Linear Regression Models for Socioeconomic Status and Executive Functioning in the BRIEF Behavioral Regulation Index and Emotional Stroop Task
BRIEF Behavioral Regulation Index | Emotional Stroop | |||||
---|---|---|---|---|---|---|
Study 1 | Study 2 | |||||
β | CILower | CIUpper | β | CILower | CIUpper | |
Income-to-needs Ratio | −0.24* | −.45 | −.03 | .16* | 0.03 | 0.28 |
Highest Parent Education | −0.24* | −.44 | −.05 | .06 | −0.10 | 0.22 |
Food Insecurity | 0.30* | .10 | .49 | −.07 | −0.20 | 0.05 |
Below the Poverty Line | .21 | −.23 | .64 | −.39* | −0.67 | −0.11 |
Age and sex were included as covariates in all analyses;
95% confidence interval did not include 0.
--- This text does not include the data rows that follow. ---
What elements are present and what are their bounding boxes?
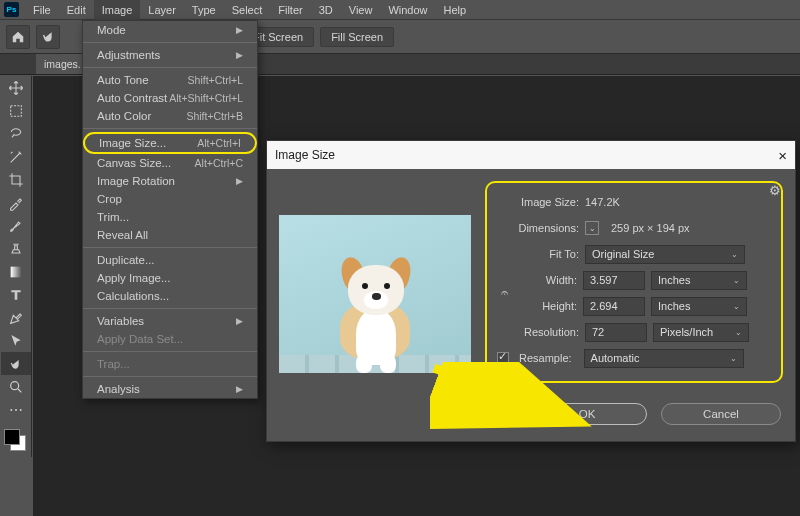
type-tool-icon[interactable] (1, 283, 31, 306)
document-tab[interactable]: images. (36, 54, 89, 74)
menu-layer[interactable]: Layer (140, 0, 184, 20)
menu-select[interactable]: Select (224, 0, 271, 20)
pen-tool-icon[interactable] (1, 306, 31, 329)
brush-tool-icon[interactable] (1, 214, 31, 237)
menu-item-image-rotation[interactable]: Image Rotation▶ (83, 172, 257, 190)
menu-item-crop[interactable]: Crop (83, 190, 257, 208)
toolbar-more-icon[interactable]: ⋯ (1, 398, 31, 421)
image-size-value: 147.2K (585, 196, 620, 208)
menu-item-duplicate[interactable]: Duplicate... (83, 251, 257, 269)
menu-item-apply-image[interactable]: Apply Image... (83, 269, 257, 287)
dimensions-label: Dimensions: (497, 222, 579, 234)
resolution-input[interactable]: 72 (585, 323, 647, 342)
resolution-unit-select[interactable]: Pixels/Inch⌄ (653, 323, 749, 342)
move-tool-icon[interactable] (1, 76, 31, 99)
foreground-color-swatch[interactable] (4, 429, 20, 445)
svg-rect-1 (10, 266, 21, 277)
image-size-label: Image Size: (497, 196, 579, 208)
magic-wand-tool-icon[interactable] (1, 145, 31, 168)
puppy-illustration (320, 253, 430, 373)
menu-item-mode[interactable]: Mode▶ (83, 21, 257, 39)
menu-item-variables[interactable]: Variables▶ (83, 312, 257, 330)
menu-view[interactable]: View (341, 0, 381, 20)
fill-screen-button[interactable]: Fill Screen (320, 27, 394, 47)
dialog-titlebar: Image Size × (267, 141, 795, 169)
settings-panel: Image Size: 147.2K Dimensions: ⌄ 259 px … (485, 181, 783, 383)
lasso-tool-icon[interactable] (1, 122, 31, 145)
zoom-tool-icon[interactable] (1, 375, 31, 398)
menu-item-trap: Trap... (83, 355, 257, 373)
image-menu-dropdown: Mode▶ Adjustments▶ Auto ToneShift+Ctrl+L… (82, 20, 258, 399)
menu-item-auto-tone[interactable]: Auto ToneShift+Ctrl+L (83, 71, 257, 89)
gradient-tool-icon[interactable] (1, 260, 31, 283)
menu-file[interactable]: File (25, 0, 59, 20)
resample-label: Resample: (519, 352, 572, 364)
height-unit-select[interactable]: Inches⌄ (651, 297, 747, 316)
marquee-tool-icon[interactable] (1, 99, 31, 122)
resolution-label: Resolution: (497, 326, 579, 338)
menu-filter[interactable]: Filter (270, 0, 310, 20)
menu-item-image-size[interactable]: Image Size...Alt+Ctrl+I (83, 132, 257, 154)
svg-point-2 (10, 381, 18, 389)
menu-item-reveal-all[interactable]: Reveal All (83, 226, 257, 244)
menu-item-auto-contrast[interactable]: Auto ContrastAlt+Shift+Ctrl+L (83, 89, 257, 107)
fit-to-select[interactable]: Original Size⌄ (585, 245, 745, 264)
menu-item-trim[interactable]: Trim... (83, 208, 257, 226)
width-input[interactable]: 3.597 (583, 271, 645, 290)
resample-select[interactable]: Automatic⌄ (584, 349, 744, 368)
menu-item-adjustments[interactable]: Adjustments▶ (83, 46, 257, 64)
image-preview (279, 215, 471, 373)
menu-image[interactable]: Image (94, 0, 141, 20)
menu-type[interactable]: Type (184, 0, 224, 20)
ok-button[interactable]: OK (527, 403, 647, 425)
eyedropper-tool-icon[interactable] (1, 191, 31, 214)
resample-checkbox[interactable] (497, 352, 509, 364)
clone-stamp-tool-icon[interactable] (1, 237, 31, 260)
menu-help[interactable]: Help (436, 0, 475, 20)
dimensions-value: 259 px × 194 px (611, 222, 690, 234)
width-label: Width: (511, 274, 577, 286)
menu-item-apply-data-set: Apply Data Set... (83, 330, 257, 348)
gear-icon[interactable]: ⚙ (769, 183, 781, 198)
hand-tool-icon[interactable] (1, 352, 31, 375)
toolbox: ⋯ (0, 76, 32, 457)
menu-item-auto-color[interactable]: Auto ColorShift+Ctrl+B (83, 107, 257, 125)
dialog-title: Image Size (275, 148, 335, 162)
close-icon[interactable]: × (778, 147, 787, 164)
menu-window[interactable]: Window (380, 0, 435, 20)
menu-edit[interactable]: Edit (59, 0, 94, 20)
dimensions-unit-icon[interactable]: ⌄ (585, 221, 599, 235)
menu-item-calculations[interactable]: Calculations... (83, 287, 257, 305)
hand-tool-icon[interactable] (36, 25, 60, 49)
cancel-button[interactable]: Cancel (661, 403, 781, 425)
menu-item-canvas-size[interactable]: Canvas Size...Alt+Ctrl+C (83, 154, 257, 172)
constrain-proportions-icon[interactable]: 𝄐 (497, 273, 511, 313)
height-label: Height: (511, 300, 577, 312)
home-icon[interactable] (6, 25, 30, 49)
svg-rect-0 (10, 105, 21, 116)
width-unit-select[interactable]: Inches⌄ (651, 271, 747, 290)
menu-3d[interactable]: 3D (311, 0, 341, 20)
menu-bar: Ps File Edit Image Layer Type Select Fil… (0, 0, 800, 20)
fit-to-label: Fit To: (497, 248, 579, 260)
height-input[interactable]: 2.694 (583, 297, 645, 316)
app-logo: Ps (4, 2, 19, 17)
path-select-tool-icon[interactable] (1, 329, 31, 352)
crop-tool-icon[interactable] (1, 168, 31, 191)
image-size-dialog: Image Size × ⚙ Image Size: 147.2K (266, 140, 796, 442)
menu-item-analysis[interactable]: Analysis▶ (83, 380, 257, 398)
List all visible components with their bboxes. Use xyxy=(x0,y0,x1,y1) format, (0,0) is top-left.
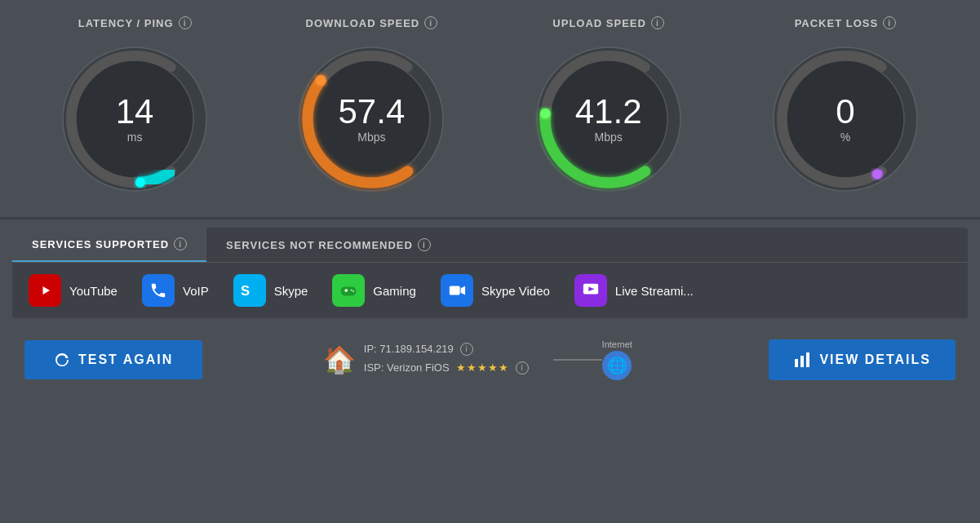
tab-services-not-recommended[interactable]: SERVICES NOT RECOMMENDED i xyxy=(206,228,450,262)
service-item-youtube: YouTube xyxy=(29,274,142,307)
info-icon-ip[interactable]: i xyxy=(460,343,473,356)
gauge-upload-center: 41.2 Mbps xyxy=(575,95,642,144)
info-icon-isp[interactable]: i xyxy=(516,361,529,375)
ip-line: IP: 71.189.154.219 i xyxy=(364,343,529,356)
services-section: SERVICES SUPPORTED i SERVICES NOT RECOMM… xyxy=(12,228,968,318)
service-label-skype: Skype xyxy=(274,284,308,298)
isp-name: ISP: Verizon FiOS xyxy=(364,361,450,374)
tab-services-supported[interactable]: SERVICES SUPPORTED i xyxy=(12,228,206,262)
gauge-upload-title: UPLOAD SPEED i xyxy=(552,16,664,29)
gauge-packet-loss-center: 0 % xyxy=(836,95,854,144)
gauge-upload-unit: Mbps xyxy=(575,131,642,144)
test-again-button[interactable]: TEST AGAIN xyxy=(24,340,202,379)
home-icon: 🏠 xyxy=(323,344,356,375)
svg-point-8 xyxy=(540,109,550,118)
gauge-latency-value: 14 xyxy=(116,95,154,129)
service-item-voip: VoIP xyxy=(142,274,233,307)
svg-point-5 xyxy=(316,76,326,86)
gauge-download-wrapper: 57.4 Mbps xyxy=(290,38,453,201)
chart-icon xyxy=(793,351,811,369)
info-icon-supported[interactable]: i xyxy=(174,237,187,250)
gauge-packet-loss-wrapper: 0 % xyxy=(764,38,927,201)
info-icon-latency[interactable]: i xyxy=(179,16,192,29)
gauge-upload-value: 41.2 xyxy=(575,95,642,129)
svg-marker-24 xyxy=(65,355,69,358)
gauge-packet-loss: PACKET LOSS i 0 % xyxy=(739,16,951,201)
service-item-streaming: Live Streami... xyxy=(574,274,718,307)
info-icon-download[interactable]: i xyxy=(424,16,437,29)
gauge-packet-loss-unit: % xyxy=(836,131,854,144)
gauge-latency-center: 14 ms xyxy=(116,95,154,144)
gauge-packet-loss-value: 0 xyxy=(836,95,854,129)
svg-text:S: S xyxy=(241,283,250,298)
bottom-bar: TEST AGAIN 🏠 IP: 71.189.154.219 i ISP: V… xyxy=(0,326,980,393)
gauge-title-text: LATENCY / PING xyxy=(78,17,174,29)
info-icon-not-recommended[interactable]: i xyxy=(418,238,431,251)
info-icon-packet-loss[interactable]: i xyxy=(883,16,896,29)
refresh-icon xyxy=(54,352,70,368)
gauge-latency-unit: ms xyxy=(116,131,154,144)
tab-supported-label: SERVICES SUPPORTED xyxy=(32,238,169,250)
services-list: YouTube VoIP S Skype Gaming Skype Video xyxy=(12,263,968,318)
svg-rect-26 xyxy=(800,356,804,367)
svg-rect-17 xyxy=(346,289,348,292)
view-details-button[interactable]: VIEW DETAILS xyxy=(769,339,956,380)
service-label-voip: VoIP xyxy=(183,284,209,298)
service-label-gaming: Gaming xyxy=(373,284,416,298)
gauge-download: DOWNLOAD SPEED i 57.4 Mbps xyxy=(265,16,477,201)
svg-point-11 xyxy=(872,170,882,180)
view-details-label: VIEW DETAILS xyxy=(819,352,931,367)
gauge-download-center: 57.4 Mbps xyxy=(339,95,406,144)
ip-address: IP: 71.189.154.219 xyxy=(364,343,454,355)
service-icon-skype: S xyxy=(233,274,266,307)
gauge-latency-wrapper: 14 ms xyxy=(53,38,216,201)
gauge-packet-loss-title: PACKET LOSS i xyxy=(795,16,897,29)
svg-rect-20 xyxy=(450,286,460,295)
service-icon-skype-video xyxy=(441,274,473,307)
service-item-skype-video: Skype Video xyxy=(441,274,574,307)
service-item-gaming: Gaming xyxy=(332,274,441,307)
service-label-streaming: Live Streami... xyxy=(615,284,694,298)
svg-point-18 xyxy=(351,290,353,291)
section-divider xyxy=(0,217,980,219)
service-icon-gaming xyxy=(332,274,365,307)
service-label-skype-video: Skype Video xyxy=(481,284,550,298)
service-icon-youtube xyxy=(29,274,61,307)
gauge-download-unit: Mbps xyxy=(339,131,406,144)
service-item-skype: S Skype xyxy=(233,274,333,307)
svg-marker-21 xyxy=(460,286,465,295)
services-tabs: SERVICES SUPPORTED i SERVICES NOT RECOMM… xyxy=(12,228,968,263)
service-icon-voip xyxy=(142,274,175,307)
test-again-label: TEST AGAIN xyxy=(78,352,173,367)
connection-visual: Internet 🌐 xyxy=(553,339,632,380)
gauge-download-title: DOWNLOAD SPEED i xyxy=(306,16,438,29)
svg-point-2 xyxy=(135,178,145,188)
gauge-title-text: DOWNLOAD SPEED xyxy=(306,17,420,29)
gauge-upload-wrapper: 41.2 Mbps xyxy=(527,38,690,201)
svg-rect-25 xyxy=(795,359,798,367)
svg-point-19 xyxy=(353,290,354,292)
internet-label: Internet xyxy=(602,339,632,349)
svg-rect-27 xyxy=(806,352,809,367)
tab-not-recommended-label: SERVICES NOT RECOMMENDED xyxy=(226,239,413,251)
service-label-youtube: YouTube xyxy=(69,284,118,298)
isp-stars: ★★★★★ xyxy=(456,361,509,374)
globe-icon: 🌐 xyxy=(602,351,632,380)
gauge-upload: UPLOAD SPEED i 41.2 Mbps xyxy=(503,16,715,201)
info-icon-upload[interactable]: i xyxy=(651,16,664,29)
service-icon-streaming xyxy=(574,274,607,307)
network-info: 🏠 IP: 71.189.154.219 i ISP: Verizon FiOS… xyxy=(323,339,649,380)
gauge-latency: LATENCY / PING i 14 ms xyxy=(29,16,241,201)
gauge-title-text: PACKET LOSS xyxy=(795,17,879,29)
gauge-latency-title: LATENCY / PING i xyxy=(78,16,192,29)
gauge-download-value: 57.4 xyxy=(339,95,406,129)
isp-line: ISP: Verizon FiOS ★★★★★ i xyxy=(364,361,529,375)
gauge-title-text: UPLOAD SPEED xyxy=(552,17,646,29)
gauges-section: LATENCY / PING i 14 ms DOWNLOAD SPEED i xyxy=(0,0,980,209)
Executive Functioning and Psychopathology
Lower BR was associated with higher externalizing and internalizing symptoms (Table 5). No associations were observed between either inhibition or switching ability and psychopathology. This association between BR and higher psychopathology remained after controlling for violence exposure (Appendix Table A.3).
Table 5.
Linear Regression Models for Executive Functioning and Externalizing and Internalizing Psychopathology
Externalizing Symptoms | Internalizing Symptoms | |||||||||||
---|---|---|---|---|---|---|---|---|---|---|---|---|
Study 1 | Study 2 | Study 1 | Study 2 | |||||||||
β | CILower | CIUpper | β | CILower | CIUpper | β | CILower | CIUpper | β | CILower | CIUpper | |
Arrows: Inhibitory Control | .13 | −.08 | .33 | .31* | .16 | .47 | .01 | −.20 | .22 | .18* | .03 | .34 |
Arrows: Switching Ability | .03 | −.20 | .25 | .27* | .11 | .42 | .07 | −.15 | .29 | .11 | −.04 | .27 |
BRIEF Behavioral Regulation Index | .59* | .41 | .77 | — | — | — | .55* | .37 | .74 | — | — | — |
Emotional Stroop | — | — | — | −.007 | −.13 | .12 | — | — | — | .002 | −.12 | .13 |
Age and sex were included as covariates in all analyses;
95% confidence interval did not include 0.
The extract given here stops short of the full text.